Task to carry out:
Your answer must be an exact copy of the records below, with no pictures in it.

The data:
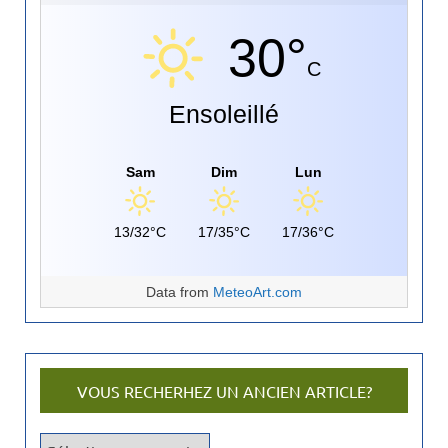
30°
C
Ensoleillé
Sam
Dim
Lun
13/32°C
17/35°C
17/36°C
Data from
MeteoArt.com
VOUS RECHERHEZ UN ANCIEN ARTICLE?
V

Reply:
30°
C
Ensoleillé
Sam
Dim
Lun
13/32°C
17/35°C
17/36°C
Data from
MeteoArt.com
VOUS RECHERHEZ UN ANCIEN ARTICLE?
V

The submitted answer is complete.